No âmbito do IV Fórum Abrigo foi feita uma radiografia dos desafios que ainda enfrentam as crianças no mundo. Apesar dos progressos, ainda há muito para fazer.

Durante o IV Fórum Abrigo, associação que se dedica ao apoio às crianças, foi traçado um retrato do caminho que a defesa dos direitos das crianças em todo o mundo ainda tem a percorrer. Os progressos existem, como dá conta Rosa Coutinho, do Comité Português para a UNICEF, nomeadamente no que respeita à redução da mortalidade infantil em todo o mundo, à vacinação de mais de 13,8 milhões de crianças entre 2000 e 2012; mas também no que respeita ao acesso à escolaridade, à diminuição da subnutrição e baixo peso e também na proibição de castigos corporais nas escolas.

Mas Rosa Coutinho dá conta também dos grandes obstáculos identificados pela UNICEF na defesa dos direitos das crianças, pois atualmente, cerca de 17 mil crianças com menos de cinco anos de idade morrem todos os dias de circunstâncias evitáveis.

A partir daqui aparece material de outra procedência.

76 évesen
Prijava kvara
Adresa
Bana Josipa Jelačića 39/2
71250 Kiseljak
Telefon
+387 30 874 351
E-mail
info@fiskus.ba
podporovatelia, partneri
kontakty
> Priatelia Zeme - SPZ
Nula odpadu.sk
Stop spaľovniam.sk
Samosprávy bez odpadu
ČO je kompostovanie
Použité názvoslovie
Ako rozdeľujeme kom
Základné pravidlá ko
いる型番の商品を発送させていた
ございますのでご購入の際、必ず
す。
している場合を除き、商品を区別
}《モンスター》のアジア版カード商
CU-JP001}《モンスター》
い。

As crianças constituem cerca de metade dos quase 900 milhões de pessoas que vivem com menos de 1,9 dólares por dia, não tendo acesso a cuidados básicos de saúde nem mesmo ao mais básico dos seus direitos, o de ter uma identidade. Como diz Rosa Coutinho, todas as crianças têm direito a um nome e identidade, mas cerca de 230 milhões de crianças com menos de cinco anos nunca foram registadas, ou seja, 1 em cada 3 crianças não existe, oficialmente. outro problema identificado por esta membro do Comité Português para a UNICEF é o de que, apesar do que foi conseguido no acesso à escolaridade, ainda existirem 31 milhões de meninas que não vão à escola.

A crise dos refugiados está na ordem do dia, e Manuel Ramalho Eanes, na sua intervenção, recorda, além dos perigos da viagem em si, as crianças não ficam a salvo quando chegam à Europa. A presidente honorária do Instituto de Apoio à Criança aponta dados da Europol, que indicam que, no último ano, pelo menos 10 mil crianças não acompanhadas desapareceram depois de chegar à União Europeia, revela a Europol. Temendo-se que muitas sejam vítimas de exploração laboral, sexual ou de tráfego de órgãos.

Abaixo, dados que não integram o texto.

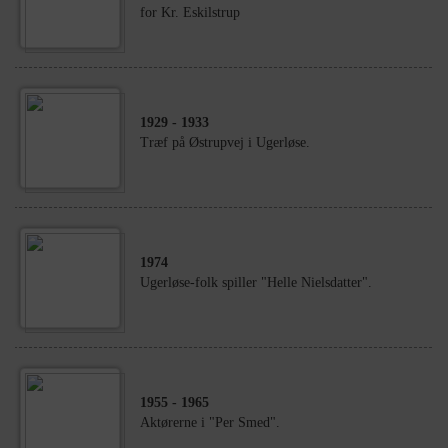
for Kr. Eskilstrup
1929
- 1933
Træf på Østrupvej i Ugerløse.
1974
Ugerløse-folk spiller "Helle Nielsdatter".
1955
- 1965
Aktørerne i "Per Smed".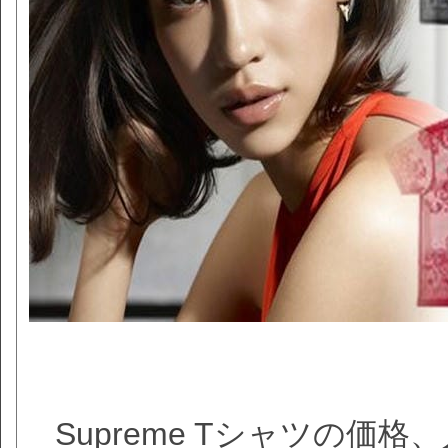
Supreme Tシャツの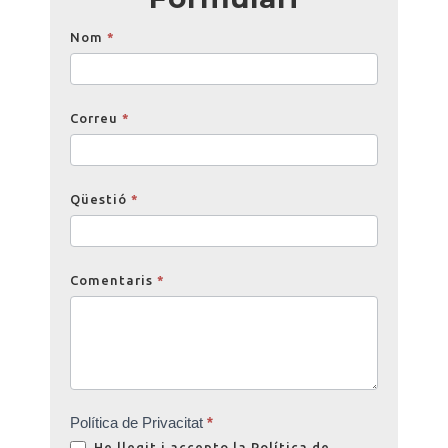
Opinions
Nom
*
Correu
*
Qüestió
*
Comentaris
*
Política de Privacitat
*
He llegit i accepto la
Política de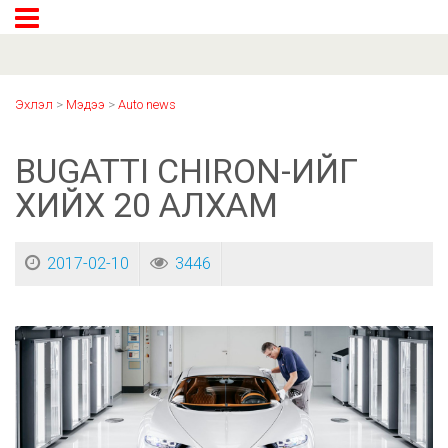
Эхлэл
>
Мэдээ
>
Auto news
BUGATTI CHIRON-ИЙГ
ХИЙХ 20 АЛХАМ
2017-02-10
3446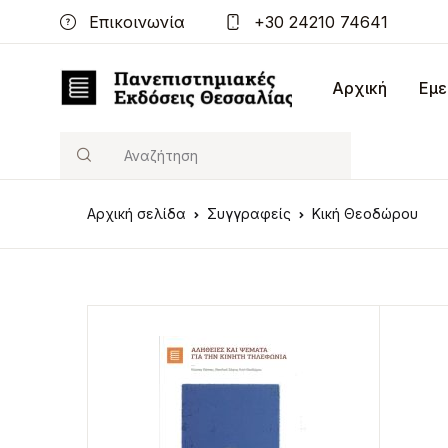
Επικοινωνία
+30 24210 74641
Αρχική
Εμε
Search
Αρχική σελίδα
Συγγραφείς
Κική Θεοδώρου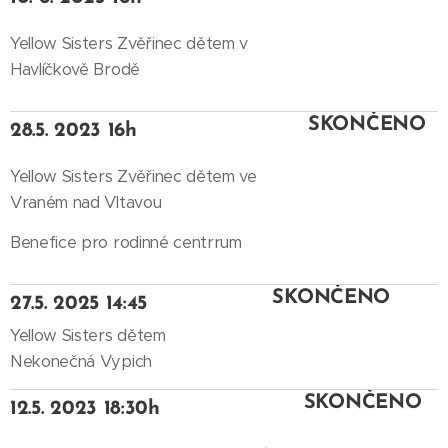
Yellow Sisters Zvěřinec dětem v
Havlíčkově Brodě
SKONČENO
28.5. 2023 16h
Yellow Sisters Zvěřinec dětem ve
Vraném nad Vltavou
Benefice pro rodinné centrrum
SKONČENO
27.5. 2025 14:45
Yellow Sisters dětem
Nekonečná Vypich
SKONČENO
12.5. 2023 18:30h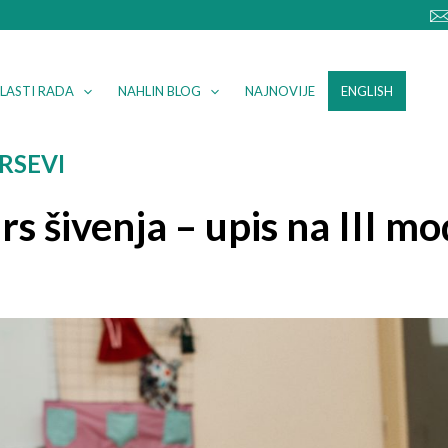
LASTI RADA
NAHLIN BLOG
NAJNOVIJE
ENGLISH
RSEVI
rs šivenja – upis na III mo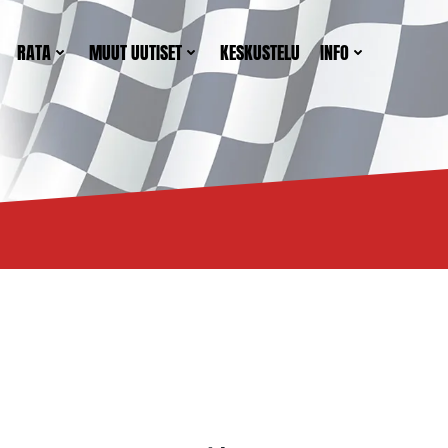
RATA
MUUT UUTISET
KESKUSTELU
INFO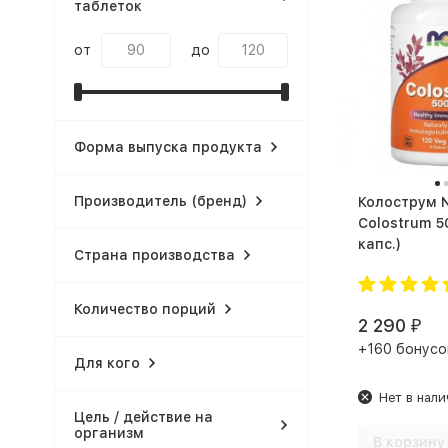
таблеток
от
до
Форма выпуска продукта
Производитель (бренд)
Колострум 
Colostrum 500m
капс.)
Страна производства
Количество порций
2 290
₽
+160 бонусо
Для кого
Нет в нали
Цель / действие на
организм
В корзину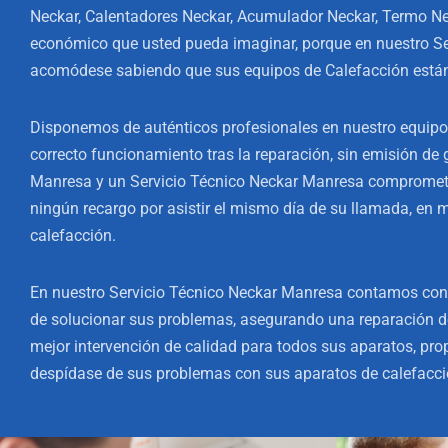
Neckar, Calentadores Neckar, Acumulador Neckar, Termo Nec
económico que usted pueda imaginar, porque en nuestro Se
acomódese sabiendo que sus equipos de Calefacción están e
Disponemos de auténticos profesionales en nuestro equipo
correcto funcionamiento tras la reparación, sin emisión de 
Manresa y un Servicio Técnico Neckar Manresa comprometid
ningún recargo por asistir el mismo día de su llamada, en
calefacción.
En nuestro Servicio Técnico Neckar Manresa contamos con 
de solucionar sus problemas, asegurando una reparación de
mejor intervención de calidad para todos sus aparatos, pro
despídase de sus problemas con sus aparatos de calefacció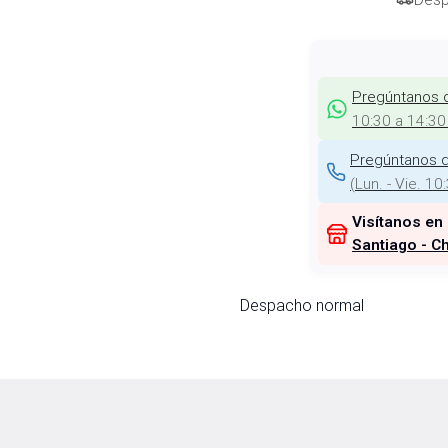
Pregúntanos 
10:30 a 14:30
Pregúntanos d
(
Lun. - Vie. 10
Visítanos en
Santiago - Ch
Despacho normal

Javier Urra, professor espanhol, lembra o problema da depressão infantil, que em 60% dos casos não é identificada, por não ter os mesmos sintomas do que na idade adulta. Exemplo disso é o facto de, em Espanha, as raparigas entre os 15 e os 17 anos terem no suicídio a maior causa de morte, cenário semelhante ao que se passa nos países nórdicos. Para o espanhol, os jovens cometem este ato irreversível na tentativa de chamar a atenção, muitas vezes sem quererem, na verdade, suicidar-se.

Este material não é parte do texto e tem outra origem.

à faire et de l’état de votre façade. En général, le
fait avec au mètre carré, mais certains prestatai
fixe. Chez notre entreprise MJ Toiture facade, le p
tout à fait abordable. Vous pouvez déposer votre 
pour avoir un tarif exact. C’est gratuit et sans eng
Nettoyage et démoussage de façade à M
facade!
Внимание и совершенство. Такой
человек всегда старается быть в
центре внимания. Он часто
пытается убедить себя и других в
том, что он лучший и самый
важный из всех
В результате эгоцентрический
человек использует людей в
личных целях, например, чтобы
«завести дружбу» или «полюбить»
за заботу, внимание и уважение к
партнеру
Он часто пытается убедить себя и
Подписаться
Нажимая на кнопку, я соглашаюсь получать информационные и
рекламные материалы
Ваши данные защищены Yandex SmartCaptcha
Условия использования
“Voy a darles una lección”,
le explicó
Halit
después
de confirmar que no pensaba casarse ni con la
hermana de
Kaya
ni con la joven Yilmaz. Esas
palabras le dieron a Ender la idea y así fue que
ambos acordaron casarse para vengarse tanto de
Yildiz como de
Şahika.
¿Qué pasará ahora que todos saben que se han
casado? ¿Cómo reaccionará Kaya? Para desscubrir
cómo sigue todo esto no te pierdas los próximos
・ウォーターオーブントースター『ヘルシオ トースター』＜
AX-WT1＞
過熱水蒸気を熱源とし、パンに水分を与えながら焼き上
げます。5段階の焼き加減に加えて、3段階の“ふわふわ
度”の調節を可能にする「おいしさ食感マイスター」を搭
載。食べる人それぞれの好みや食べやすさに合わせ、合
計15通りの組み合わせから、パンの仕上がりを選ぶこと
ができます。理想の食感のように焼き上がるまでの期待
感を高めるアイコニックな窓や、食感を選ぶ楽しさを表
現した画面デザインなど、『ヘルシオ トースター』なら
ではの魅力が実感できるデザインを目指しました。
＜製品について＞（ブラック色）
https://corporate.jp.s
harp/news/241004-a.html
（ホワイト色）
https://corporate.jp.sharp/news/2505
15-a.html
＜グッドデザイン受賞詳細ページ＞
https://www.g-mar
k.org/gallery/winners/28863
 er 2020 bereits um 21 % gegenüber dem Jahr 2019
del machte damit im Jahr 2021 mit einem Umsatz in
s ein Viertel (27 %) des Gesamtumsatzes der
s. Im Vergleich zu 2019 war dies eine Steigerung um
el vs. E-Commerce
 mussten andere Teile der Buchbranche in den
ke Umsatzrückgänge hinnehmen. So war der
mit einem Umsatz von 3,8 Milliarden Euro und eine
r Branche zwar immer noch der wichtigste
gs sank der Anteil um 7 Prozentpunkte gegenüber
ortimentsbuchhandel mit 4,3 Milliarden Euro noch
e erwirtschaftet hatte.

Urra lembra ainda que o trabalho infantil continua a existir e que há países onde se pensa que o trabalho infantil impede a delinquência e/ou a prostituição, sendo, por isso incentivado. Por outro lado, Urra, aponta ainda à sobreproteção das crianças, que também impede o seu desenvolvimento, e lhes esconde a realidade do mundo, não as preparando para o futuro, o que também é um dos seus direitos. Por isso, nas palavras de Javier Urra, as crianças não podem ser o futuro, têm de ser o presente, há que atuar já hoje, apoiando, mas também educando, as crianças e os jovens.